Understanding Subqueries

A subquery is a query that is embedded within another query. Subqueries are sometimes also referred to as subselects because one SELECT statement appears within another. Let's look at how subqueries can be useful.

Filtering by Subquery

You can use the result of a query like you use a list of values with the IN operator to filter a query based on the result of another query. The subquery appears in parentheses after the IN keyword.

The following query fetches all columns from the products table, but only for those product codes that were part of order number 1:

MariaDB> SELECT *
 -> FROM products
 -> WHERE product_code IN (
 -> SELECT product_code
 -> FROM order_lines
 -> WHERE order_id = 1
 -> );
+--------------+---------------+--------+--------+
| product_code | name | weight | price |
+--------------+---------------+--------+--------+
| MINI | Small product | 1.50 | 5.99 |
| MAXI | Large product | 8.00 | 15.99 |
+--------------+---------------+--------+--------+
2 rows in set (0.00 sec)

Formatting Subqueries

In the previous example, the subquery was indented from the main query for clarity. Remember, you can use as many spaces and carriage returns as you like to keep things readable.

Let's break down how MariaDB evaluates this query. First, the subquery is executed to find a list of product codes. If you run the subquery on its own, you will see the following result:

MariaDB> SELECT product_code
 -> FROM order_lines
 -> WHERE order_id = 1;
+--------------+
| product_code |
+--------------+
| MINI |
| MAXI |
+--------------+
2 rows in set (0.00 sec)

So using this result, after evaluating the subquery, MariaDB runs a query that is the same as the following:

MariaDB> SELECT *
 -> FROM products
 -> WHERE product_code IN ('MINI", 'MAXI")
+--------------+---------------+--------+-------+
| product_code | name | weight | price |
+------------- +---------------+--------+-------+
| MINI | Small product | 1.50 | 5.99 |
| MAXI | Large product | 8.00 | 15.99 |
+--------------+---------------+--------+-------+
2 rows in set (0.01 sec)

As you can see, using a subquery in this type of situation saves you from having to perform two queries separately and insert the result of the first into the secondeither yourself by hand or using a data structure in a programming language.

Query Performance

The syntax of a subquery makes your SQL statement very easy to read, but often there are more efficient ways of performing the same task. You will learn how to perform similar operations using table joins in the next lesson.

The Correlated Subquery

If a subquery involves a table that also appears in the outer SELECT statement, it is known as a correlated subquery.

MariaDB cannot evaluate this type of subquery by feeding the result of the inner SELECT statement into the outer query because each SELECT statement relies on values from the other.

To reference the same table more than once in the same query, you must use table aliases.
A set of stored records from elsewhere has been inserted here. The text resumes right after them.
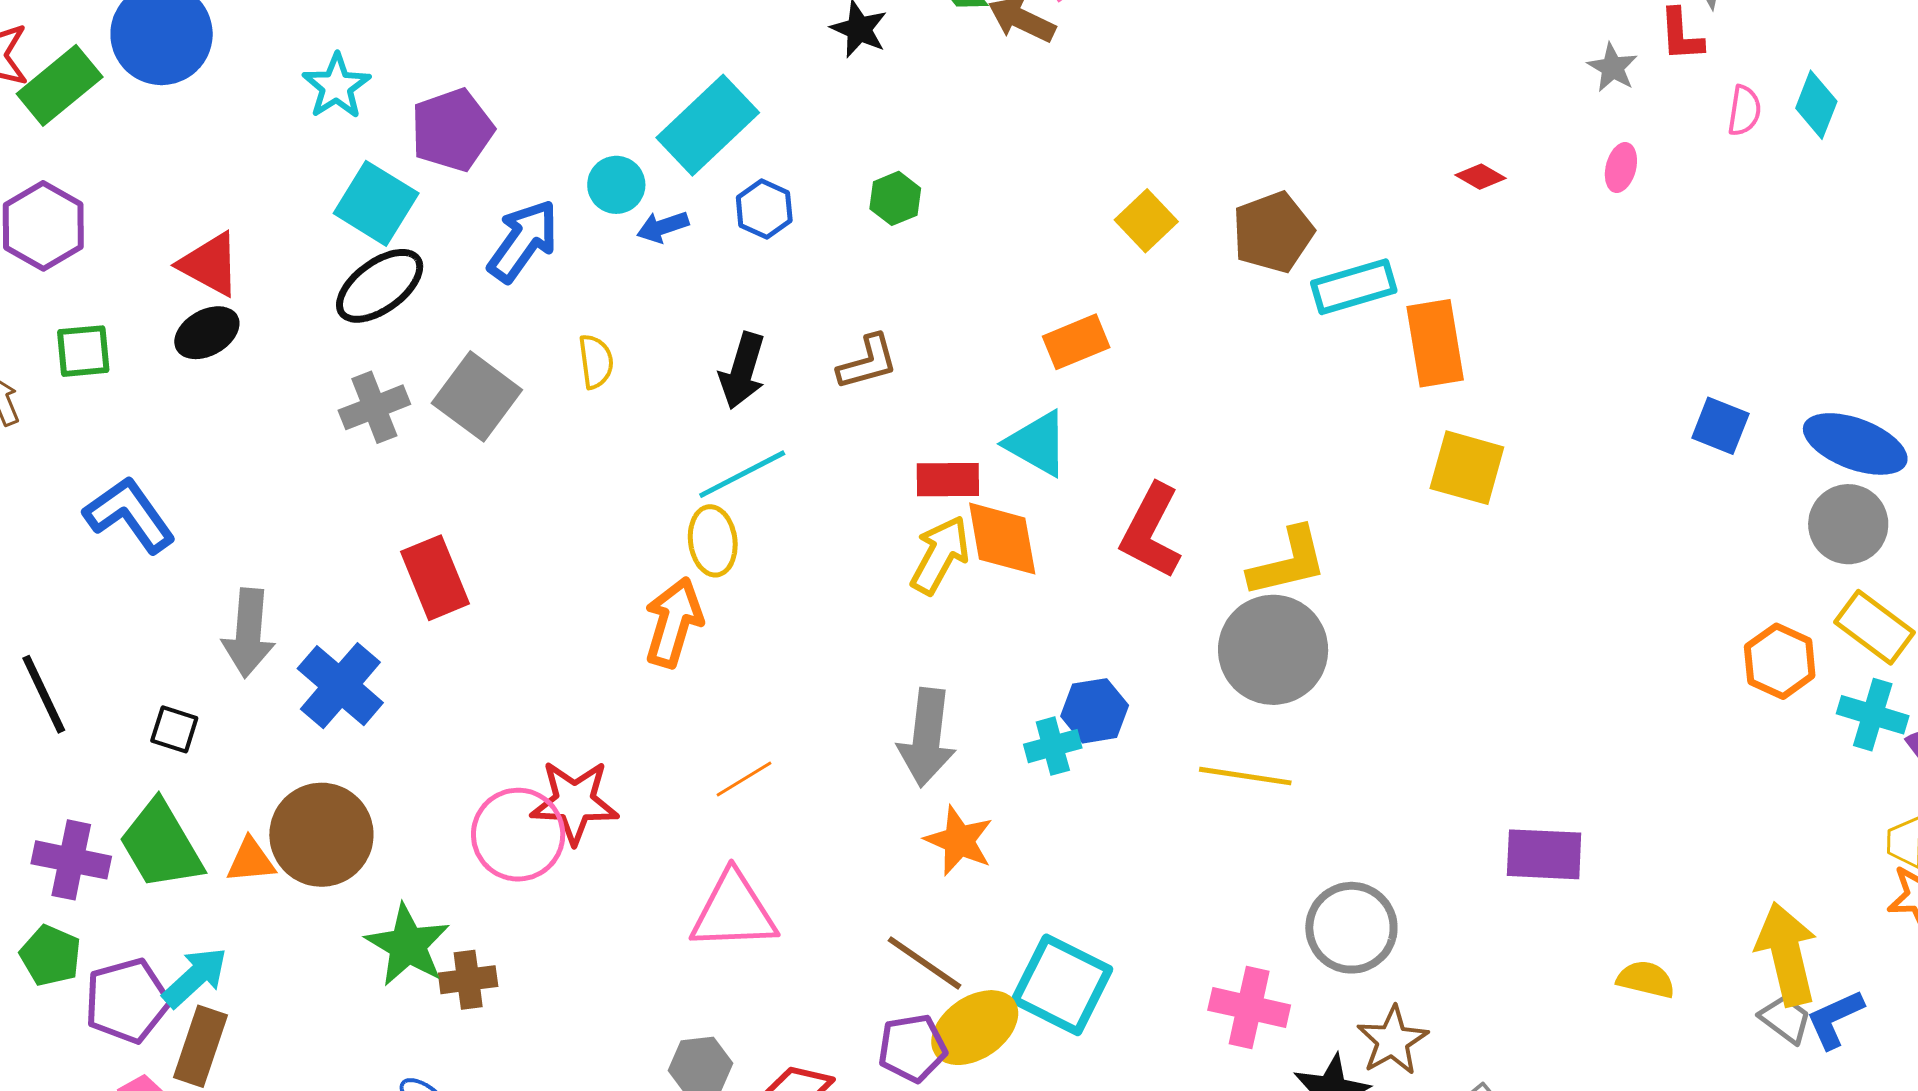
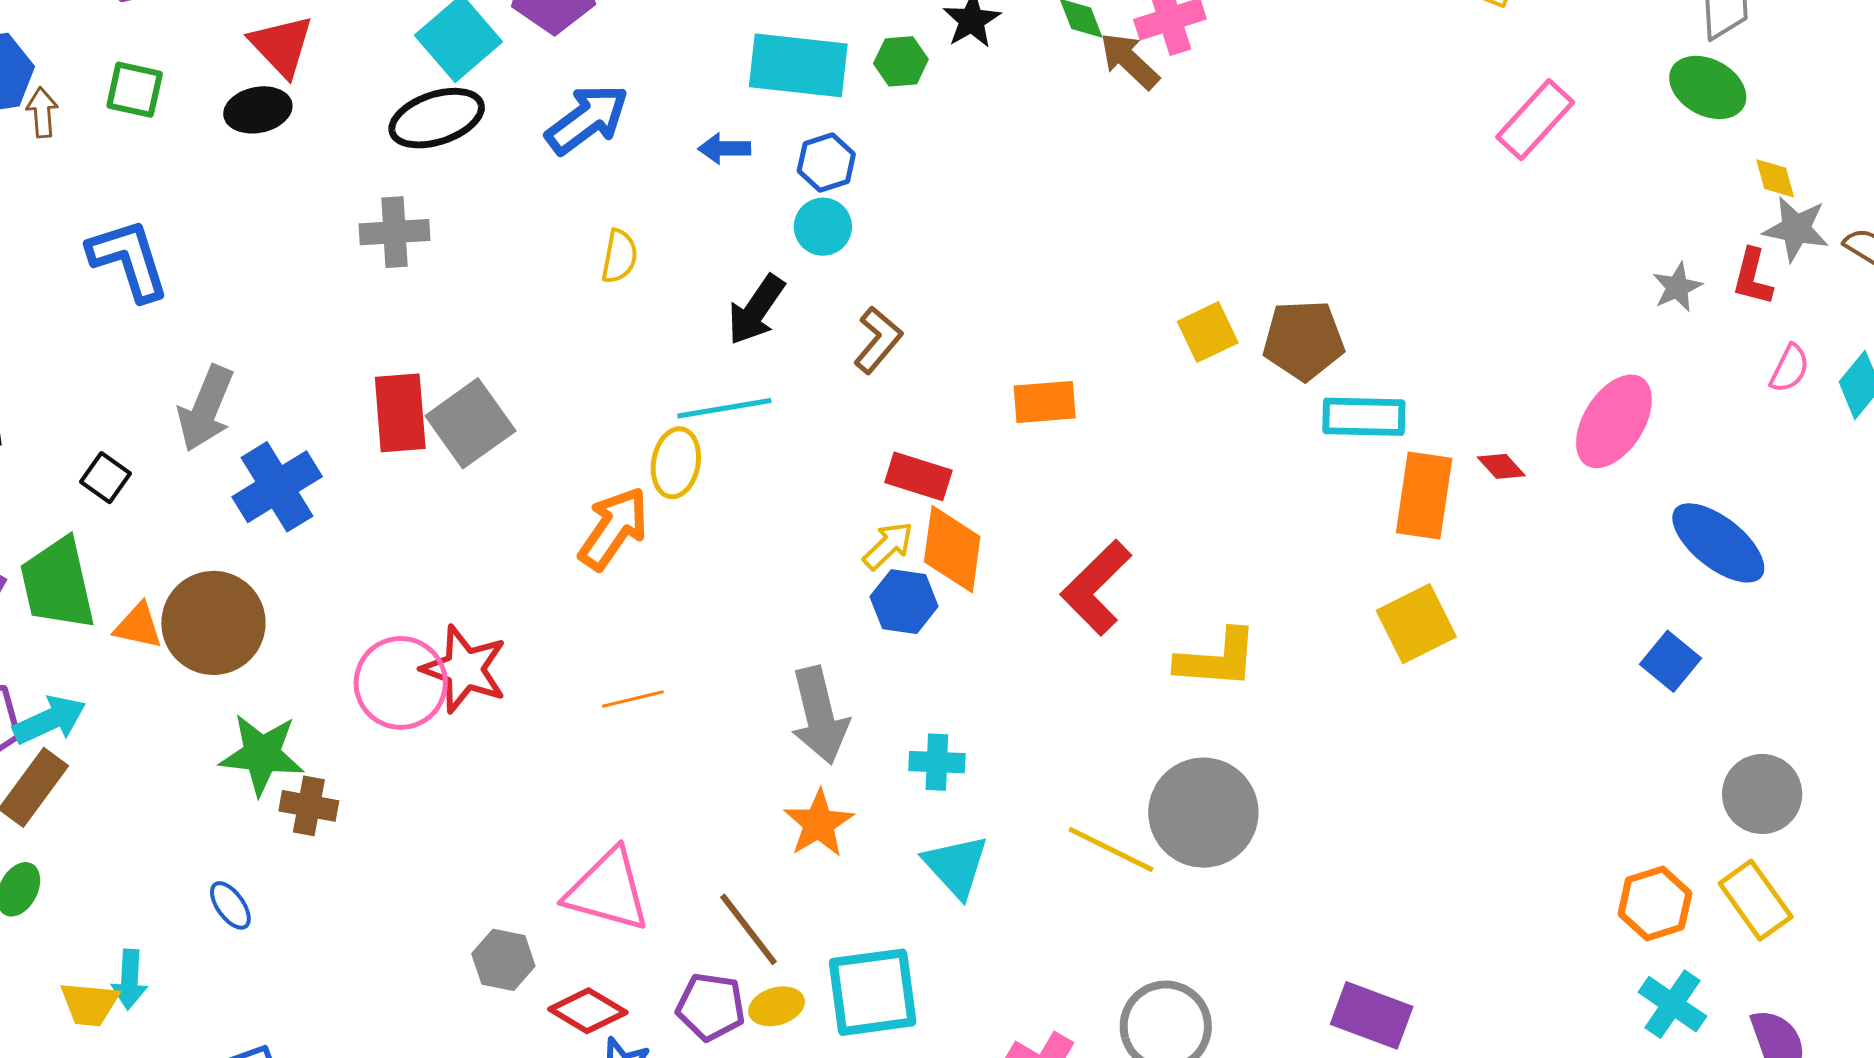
cyan rectangle: (708, 125) -> (798, 65), turned 32
pink ellipse: (1621, 168) -> (1614, 421), moved, size x2.0
red diamond: (1481, 177) -> (1501, 466), moved
cyan circle: (616, 185) -> (823, 227), moved
green hexagon: (895, 198) -> (901, 61), moved
yellow square: (1146, 221) -> (1208, 332), moved
orange rectangle: (1076, 342) -> (1045, 402), moved
brown L-shape: (868, 362) -> (878, 340), turned -52
gray square: (477, 396) -> (470, 423), moved
cyan triangle: (1037, 444) -> (956, 866), moved
blue ellipse: (1855, 444) -> (1718, 543), moved
yellow square: (1467, 468) -> (1416, 624), turned 30
yellow arrow: (940, 555) -> (888, 546), size x0.7
gray circle: (1273, 650) -> (1203, 813), moved
blue hexagon: (1095, 711) -> (904, 602), moved
cyan cross: (1873, 715) -> (1672, 1004), moved
gray arrow: (927, 738) -> (819, 715), turned -38
pink triangle: (734, 911) -> (608, 890), moved
green star: (408, 945) -> (262, 754), turned 30
cyan square: (1062, 985) -> (873, 992), turned 38
yellow ellipse: (975, 1028) -> (777, 1006), size x0.6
These work just the same as the column aliases you have already come across, but they enable you to qualify columns from a table using an abbreviated alias.

To alias a table, give it an alias name immediately after the table name in the FROM clause. The AS keyword is optional for table aliases.

The following example uses a correlated subquery on the order_lines table, comparing the average quantity of each product ordered at a time to every order that included that product in turn. The result is a list of orders in which a higher than average quantity of each product was shipped.

MariaDB> SELECT order_id, product_code, quantity
 -> FROM order_lines ol1
 -> WHERE quantity > (
 -> SELECT AVG(quantity)
 -> FROM order_lines ol2
 -> WHERE ol2.product_code = ol1.product_code
 -> );
+----------+--------------+----------+
| order_id | product_code | quantity |
+--------- +--------------+----------+
| 2 | MAXI | 12 | 
| 3 | MINI | 16 |
| 4 | MINI | 16 |
| 4 | MAXI | 10 |
| 5 | MAXI | 10 |
+----------+--------------+----------+
5 rows in set (0.00 sec)

The query fetches data from the order_lines table twice, aliased to ol1 and ol2. The tablename.column notation is used to qualify a column name in SQL; in this case, however, the table name would be the same, so two different aliases are required.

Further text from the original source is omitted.